In 1956, San Diego was segregated, had no ACLU chapter. San Diegans hauled before the HUAC were forced to find legal representation in Los Angeles, and San Diego lacked attorneys willing to defend civil liberties. Katz changed all that. A volunteer cadre of attorneys was cobbled together for the ACLU. A legal panel was established for the local chapter of the NAACP and successful lawsuits were brought to combat housing discrimination. Pete Seeger — who had been banned from performing at a local high school by the San Diego School Board based on his politics — sang that night after Katz filed an emergency petition in court.

In 1973, Katz, along with a handful of other lawyers met at the San Francisco Airport Hilton, and as result, California Attorneys for Criminal Justice was born. The organization’s first president San Francisco attorney Ephraim Margolin spelled out the organization’s purpose: “The district attorneys and peace officers, through their respective associations have been heard in the legislature and the media to a point of virtual monologue. We believe it is time for the criminal defense bar to influence the course of events in our state.” Katz served as CACJ’s fourth president in 1976. Helping create CACJ was among his proudest achievements.

Five years later, in 1978, Katz was appointed the first director of the San Diego Office of Defender Services, the precursor to the public defender office, a post he ably served for three years before returning to private practice. In addition to his many trial victories, Katz was appointed to represent death row inmate Felipe Sixto. After three years of investigation, the filing of a direct appeal and writ of habeas corpus, in 1989, in a unanimous reversal by the California Supreme Court — a rarity in capital litigation — Katz saved his client’s life.

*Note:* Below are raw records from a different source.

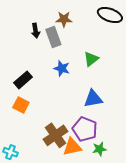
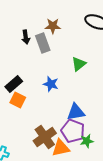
blue star: (62, 68) -> (51, 84), moved
blue triangle: (93, 99) -> (76, 112), moved
orange square: (21, 105) -> (18, 100), moved
green star: (99, 149) -> (87, 141), moved

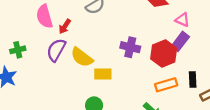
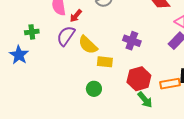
red hexagon: (164, 54) -> (139, 79), moved
orange rectangle: (166, 85) -> (170, 84), moved

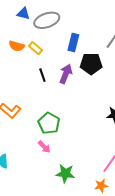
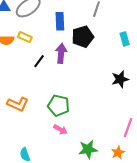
black line: (42, 75) -> (39, 61), turned 72
orange star: (101, 186) -> (118, 153), moved

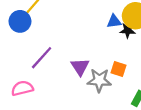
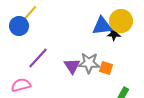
blue triangle: (114, 21) -> (102, 26), size x1.5
gray star: (99, 80) -> (89, 63), moved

In 1991, Katz left behind his well-established practice and went back to the Bay Area to take over the law practice of Charles Garry (prominent civil rights attorney representing the Black Panther Party and the Oakland 7, and author of “Streetfighter in the Courtroom”), who had recently died. The two were long time friends and colleagues. In 1995, along with second chair John Phillipsborn, and co-counsel Daro Inouye and Grace Suarez, Katz tried the last death penalty case filed by the San Francisco district attorney, winning a life sentence for his client.

Katz was generous with his time and ideas. In a letter to his wife, Judith Ganz, written shortly before his death, Katz wrote “take what you would have given me and share it with others.” He inspired and mentored many attorneys practicing criminal defense. Katz served on the faculty of the San Diego and San Francisco Inns of Court, taught trial advocacy skills at University of San Diego law school as an adjunct professor, co-authored a manual on contempt (assisting lawyers a trial judge might consider overzealous and successfully representing several attorneys in court), and over the course of his long career penned numerous articles on topics perhaps even more relevant now on the unreliability of eyewitness identification, illegal airport searches, and time and cause of death. Lou was an avid sailor, tennis and ping-pong player, an occasional magician, and frequent poker player. He was a gentle man.

In December 2010, CACJ awarded Lou Katz its Lifetime Achievement Award for all that he contributed to the defense of the accused. He died at age 92.